▶ _WHAT IS EXPECTED_
A word-for-word transcript of the closing lines is required: from the one with "15–17 december" through the final line of the data.

(Records from a collection)
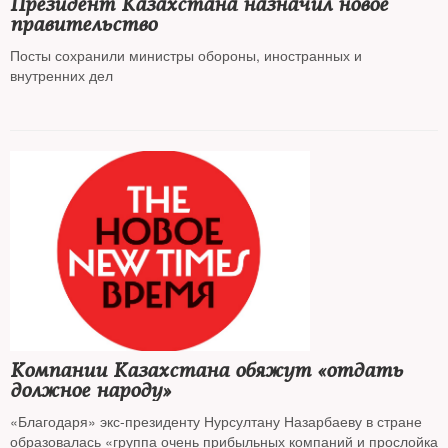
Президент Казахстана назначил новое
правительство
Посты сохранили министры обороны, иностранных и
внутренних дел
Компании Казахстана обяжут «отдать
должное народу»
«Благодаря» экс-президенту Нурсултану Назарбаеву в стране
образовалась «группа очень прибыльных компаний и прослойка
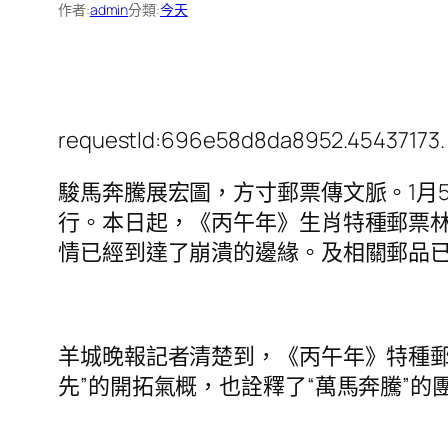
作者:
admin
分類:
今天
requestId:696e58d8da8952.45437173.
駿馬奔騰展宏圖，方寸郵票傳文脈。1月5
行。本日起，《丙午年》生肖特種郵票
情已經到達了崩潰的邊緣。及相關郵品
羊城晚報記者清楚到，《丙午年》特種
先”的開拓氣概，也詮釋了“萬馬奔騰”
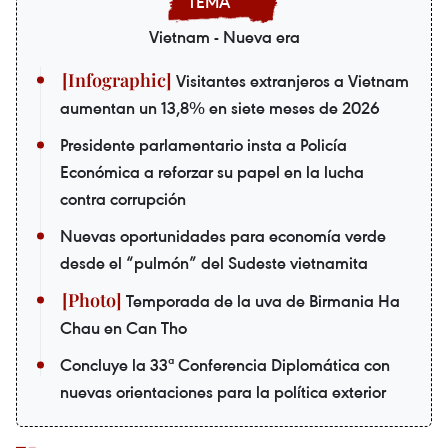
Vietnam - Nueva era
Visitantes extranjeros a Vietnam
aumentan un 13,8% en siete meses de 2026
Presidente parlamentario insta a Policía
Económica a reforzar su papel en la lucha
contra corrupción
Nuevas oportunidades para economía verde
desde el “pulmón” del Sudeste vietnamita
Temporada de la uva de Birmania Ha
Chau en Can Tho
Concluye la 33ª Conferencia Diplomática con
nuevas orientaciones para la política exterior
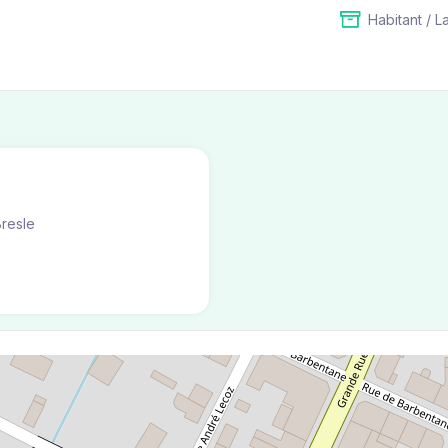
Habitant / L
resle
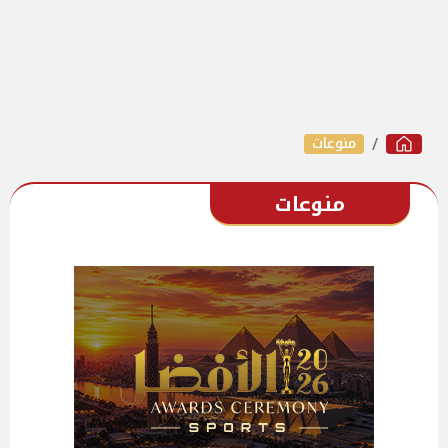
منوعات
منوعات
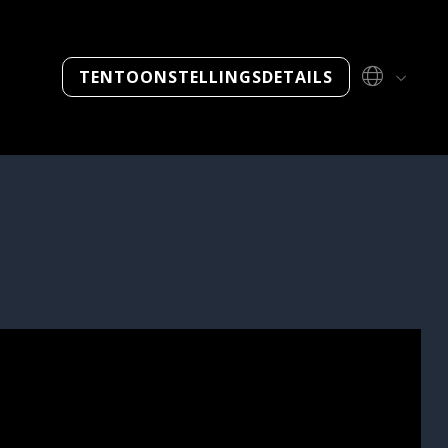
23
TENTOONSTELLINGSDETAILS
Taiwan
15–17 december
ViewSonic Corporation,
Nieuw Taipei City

▶ _FINAL ANSWER_
15–17 december
ViewSonic Corporation,
Nieuw Taipei City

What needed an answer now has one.